YOUR TASK
Below are the records. Retype exactly the lines between the lines holding "arbeiten zielgerichtet, sorgsam" and "Sie bei uns nicht. Unsere Umzugsfirmen bieten", inclusive.

--- RECORDED INFORMATION Enclosed Below ---

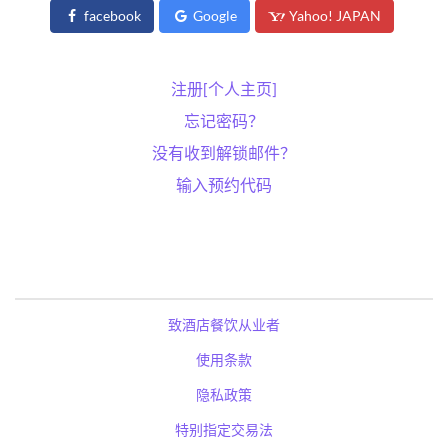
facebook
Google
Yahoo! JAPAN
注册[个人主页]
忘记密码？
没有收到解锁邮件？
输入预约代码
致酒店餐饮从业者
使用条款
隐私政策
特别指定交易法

--- End of Enclosed RECORDED INFORMATION ---
--- RECORDED INFORMATION Enclosed Below ---

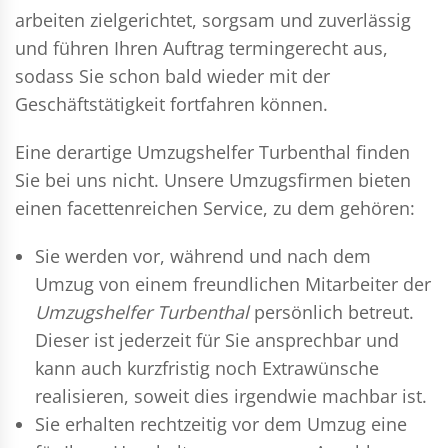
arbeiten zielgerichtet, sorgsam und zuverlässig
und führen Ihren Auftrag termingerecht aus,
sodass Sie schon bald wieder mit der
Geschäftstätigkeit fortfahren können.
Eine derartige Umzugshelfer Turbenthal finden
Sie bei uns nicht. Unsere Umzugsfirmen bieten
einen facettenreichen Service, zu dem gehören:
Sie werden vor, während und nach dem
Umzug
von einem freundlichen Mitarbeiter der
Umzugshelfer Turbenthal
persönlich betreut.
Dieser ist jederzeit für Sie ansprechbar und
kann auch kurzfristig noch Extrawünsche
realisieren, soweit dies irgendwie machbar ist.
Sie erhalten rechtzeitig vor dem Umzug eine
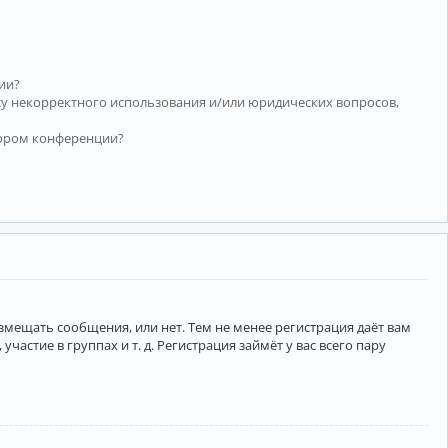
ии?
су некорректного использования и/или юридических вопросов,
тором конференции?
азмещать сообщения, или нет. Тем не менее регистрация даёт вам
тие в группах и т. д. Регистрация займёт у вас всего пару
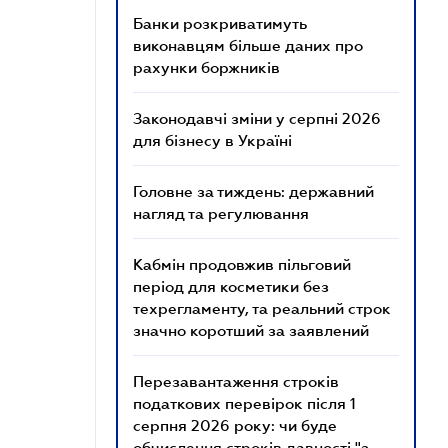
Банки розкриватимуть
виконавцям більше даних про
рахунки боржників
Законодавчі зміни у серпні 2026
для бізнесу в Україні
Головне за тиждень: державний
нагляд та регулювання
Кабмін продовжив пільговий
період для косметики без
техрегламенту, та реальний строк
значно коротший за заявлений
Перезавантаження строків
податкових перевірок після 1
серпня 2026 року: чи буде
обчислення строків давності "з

--- End of Enclosed RECORDED INFORMATION ---
--- RECORDED INFORMATION Enclosed Below ---

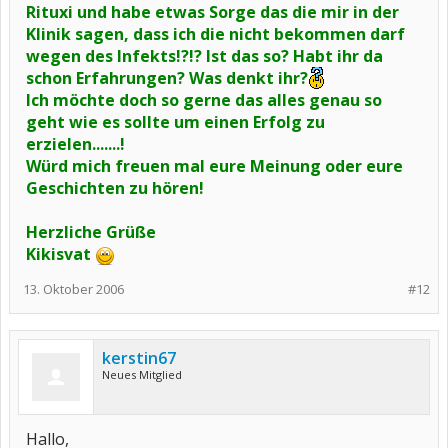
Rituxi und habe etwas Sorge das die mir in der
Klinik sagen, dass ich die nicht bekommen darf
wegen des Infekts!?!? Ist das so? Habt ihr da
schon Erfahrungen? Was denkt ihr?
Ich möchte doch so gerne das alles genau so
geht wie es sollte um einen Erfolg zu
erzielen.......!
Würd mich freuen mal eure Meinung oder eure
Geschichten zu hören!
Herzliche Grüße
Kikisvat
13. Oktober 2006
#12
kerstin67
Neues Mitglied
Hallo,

--- End of Enclosed RECORDED INFORMATION ---

RESPONSE BOX
arbeiten zielgerichtet, sorgsam und zuverlässig
und führen Ihren Auftrag termingerecht aus,
sodass Sie schon bald wieder mit der
Geschäftstätigkeit fortfahren können.
Eine derartige Umzugshelfer Turbenthal finden
Sie bei uns nicht. Unsere Umzugsfirmen bieten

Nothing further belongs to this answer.